--- START ---
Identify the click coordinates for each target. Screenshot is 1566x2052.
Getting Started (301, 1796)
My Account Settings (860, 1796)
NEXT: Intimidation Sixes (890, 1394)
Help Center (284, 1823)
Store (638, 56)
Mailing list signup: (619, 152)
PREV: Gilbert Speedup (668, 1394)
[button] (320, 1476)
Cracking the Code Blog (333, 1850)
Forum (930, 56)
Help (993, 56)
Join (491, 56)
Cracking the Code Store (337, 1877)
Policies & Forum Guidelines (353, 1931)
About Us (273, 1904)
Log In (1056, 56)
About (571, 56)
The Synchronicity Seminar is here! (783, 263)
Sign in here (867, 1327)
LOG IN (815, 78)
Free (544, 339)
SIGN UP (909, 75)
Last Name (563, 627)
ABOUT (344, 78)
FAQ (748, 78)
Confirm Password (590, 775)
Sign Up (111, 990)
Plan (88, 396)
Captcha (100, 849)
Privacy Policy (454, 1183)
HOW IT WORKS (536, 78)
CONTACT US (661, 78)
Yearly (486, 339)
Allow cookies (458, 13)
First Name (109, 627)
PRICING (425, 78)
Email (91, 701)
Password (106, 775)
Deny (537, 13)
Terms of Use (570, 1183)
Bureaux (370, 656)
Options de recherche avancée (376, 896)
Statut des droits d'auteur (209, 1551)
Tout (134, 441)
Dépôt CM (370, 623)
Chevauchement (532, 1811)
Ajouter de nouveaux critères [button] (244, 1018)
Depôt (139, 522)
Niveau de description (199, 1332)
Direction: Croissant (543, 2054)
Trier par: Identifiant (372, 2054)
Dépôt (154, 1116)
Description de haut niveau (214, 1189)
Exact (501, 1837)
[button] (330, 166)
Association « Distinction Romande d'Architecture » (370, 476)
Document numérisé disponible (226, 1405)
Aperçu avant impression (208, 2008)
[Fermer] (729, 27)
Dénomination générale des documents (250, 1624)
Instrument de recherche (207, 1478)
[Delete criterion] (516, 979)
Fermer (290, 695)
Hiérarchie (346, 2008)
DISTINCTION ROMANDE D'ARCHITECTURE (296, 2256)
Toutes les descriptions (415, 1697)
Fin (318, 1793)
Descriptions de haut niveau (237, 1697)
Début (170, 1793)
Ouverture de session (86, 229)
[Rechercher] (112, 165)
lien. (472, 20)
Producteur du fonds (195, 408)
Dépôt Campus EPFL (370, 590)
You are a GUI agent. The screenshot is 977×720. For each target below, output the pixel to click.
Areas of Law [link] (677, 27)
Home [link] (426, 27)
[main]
--- END ---
WHAT YOU WILL DO: From the entries, count the lines that hold the string "button". Nothing but the number is needed.

OUTPUT FOR THIS TASK: 3